I haven’t had to adapt all that much, to be honest. In fact, I think the pandemic was one of the reasons I’ve been pushed into making videos in the first place. I wanted 2020 to be the year I inject a lot more of my personality into the Ukiyo project, and with everything going on in the world, I wasn’t able to do that in the official music videos, so I decided to turn it up to 200% in the videos I’ve been putting out between them.
Your track, My Eyes, also caught the attention of Will Smith. Any dreams of collaborating with the Fresh Prince, Jaden or Willow any time soon?
I certainly wouldn’t say no. That’s hot.
You’ve mentioned in another interview that you’re quite a nostalgic person. To what extent do you try to recreate experiences and feelings from your childhood and adolescence in your music?

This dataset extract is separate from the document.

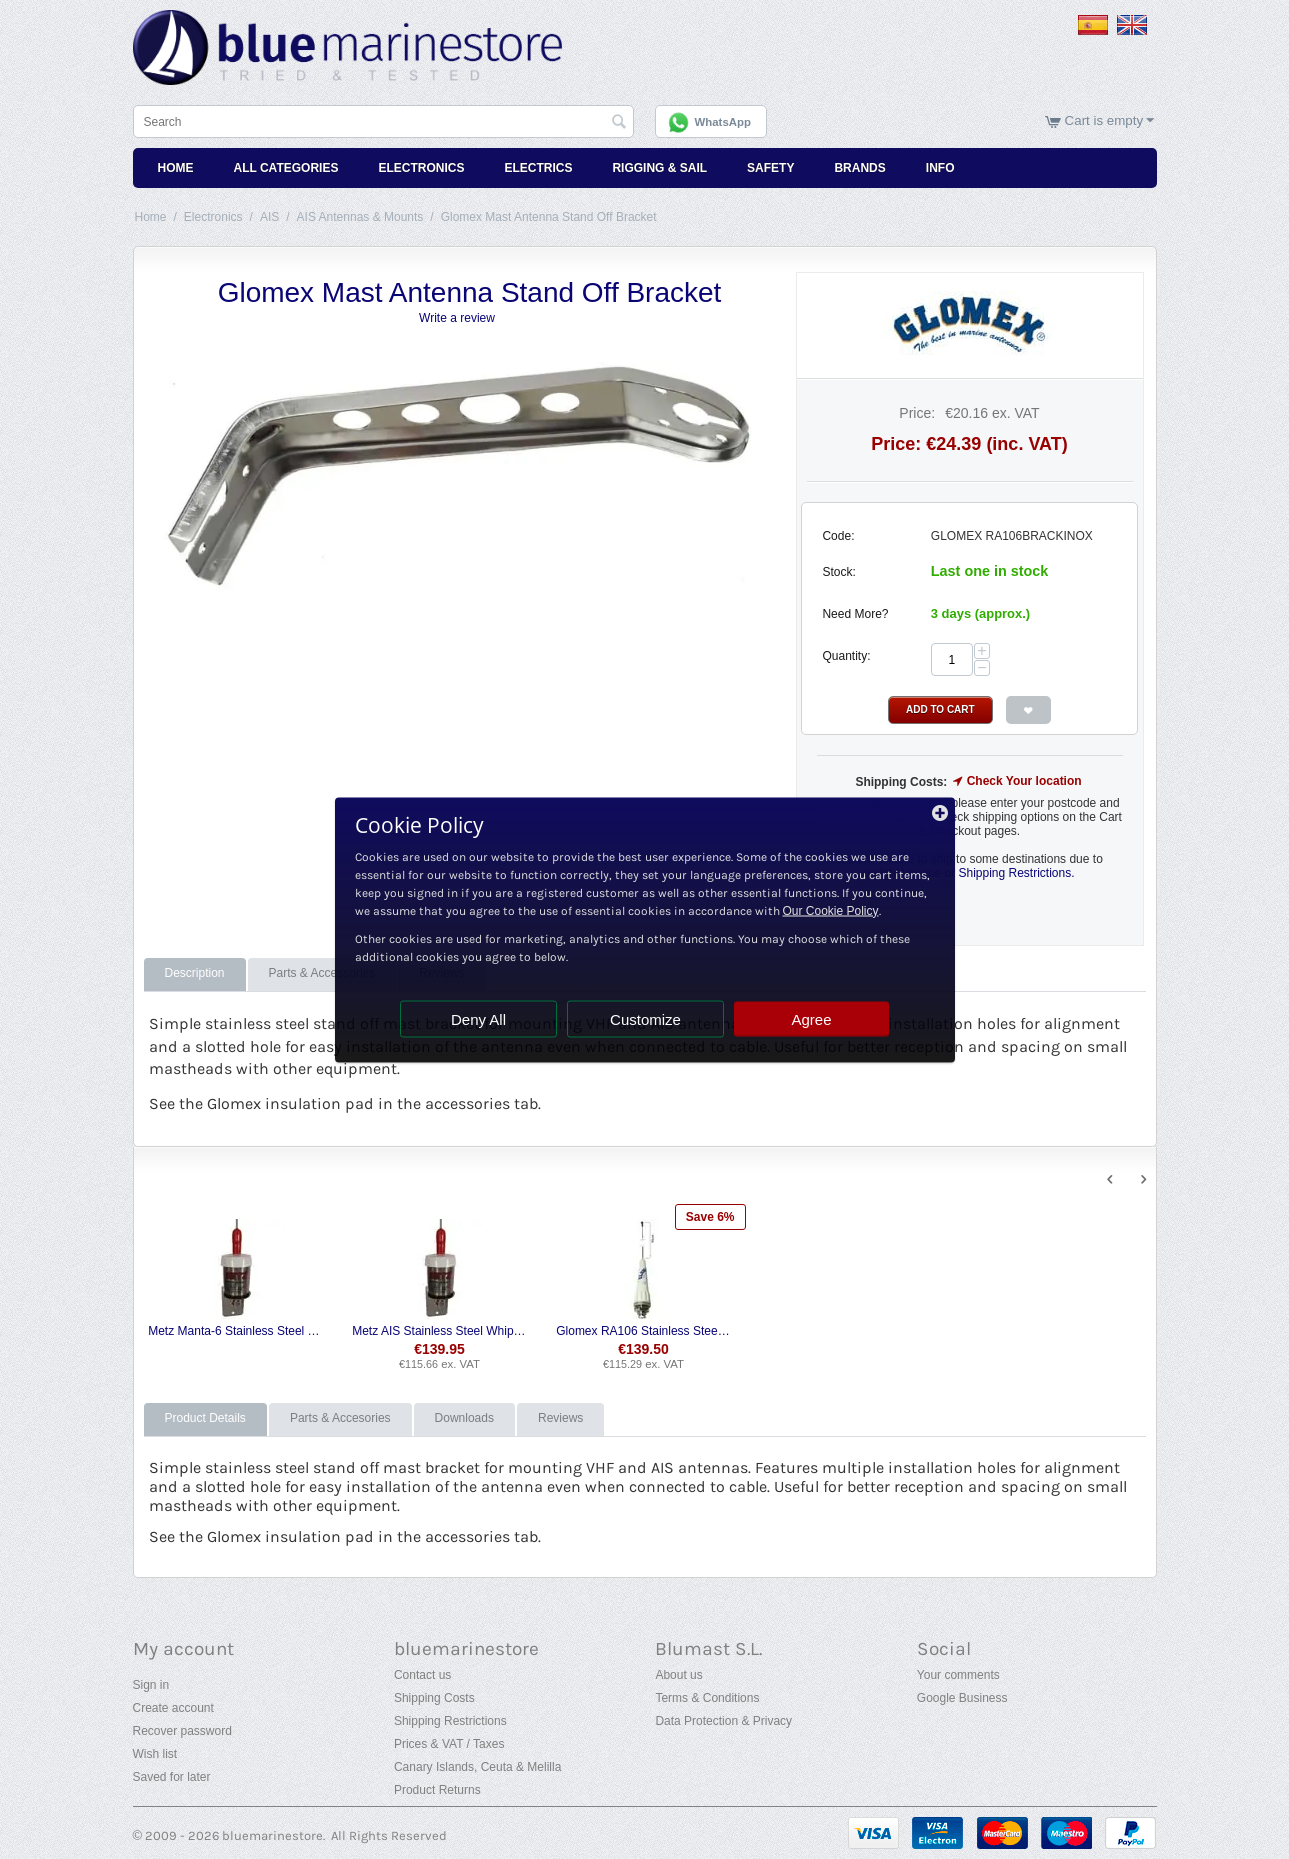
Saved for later (172, 1777)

I forget the saying, but it’s something along the lines of how nostalgia makes everything seem better; you only remember the good things a lot of the time. It’s something I think a lot about and bring on to my music. I still remember clearly how I felt listening to my music on the bus home from school, so my music is a mix of being inspired by nostalgia for moments like these as well as trying to create something that I could’ve been listening to instead.
Speaking of nostalgia, are there any artists you grew up listening to who inspired you to make music on your own, or who we might hear elements of in your songs?
The big two that I grew up on and who opened my eyes to the world of music were John Williams and Owl City. I’ve always been obsessed with movie soundtracks and no one competes with John Williams. I very consciously try to create a similar journey through my music as I feel listening through a movie soundtrack.
Owl City was a huge influence on my music when I was first learning how to produce, so he’s a huge part of my musical foundation. I’m constantly using techniques I learnt from his music and trying to bring the kind of happiness his music exerted into my music as well.
There are a fair number of collaborations on the new album as well. How do you decide who you want to work with? For the album, were these artists you’d admired for a while or was it a case of producing a track and reaching out to someone who you realised might compliment it?
I live in Perth, which doesn’t have a lot going in terms of musicians and a music scene, but that means that I’m nearly always working with people I admire because I have to reach out. I’d heard and loved everyone that I ended up working with for the album before we worked together.
This is definitely an album that feels like it should be shared and enjoyed by a live audience. Do you have any plans to tour your new music when you can? How do you hope to bring the music to life in front of a crowd?
Of course! I’ve already got a bunch of shows planned but still unannounced; I’ve been working on a brand new live show for quite some time now, so I’m sitting on the edge of my seat waiting to bring it to a wider audience. I come from a musical background first and a production background second, so I’ve always found it pretty easy to mould my music into a live show where I’m showing off a bunch of instruments and all that.
Finally, it might be overstated to say we’re living through hard times, but your feel-good music feels like a kind of balm for that. How do you hope the new album will make people feel?
There’s been a bunch of albums that I hold really close to my heart and that have gotten me through some pretty rough times. Flume’s debut album, Porter Robinson – Worlds, Tourist – U, and Jon Hopkins' Singularity, to name a few. I hope that my album can connect with people and bring some comfort like those albums have comforted me. The Japanese word ukiyo is all about detaching yourself from everyday stresses, so that just about says it all.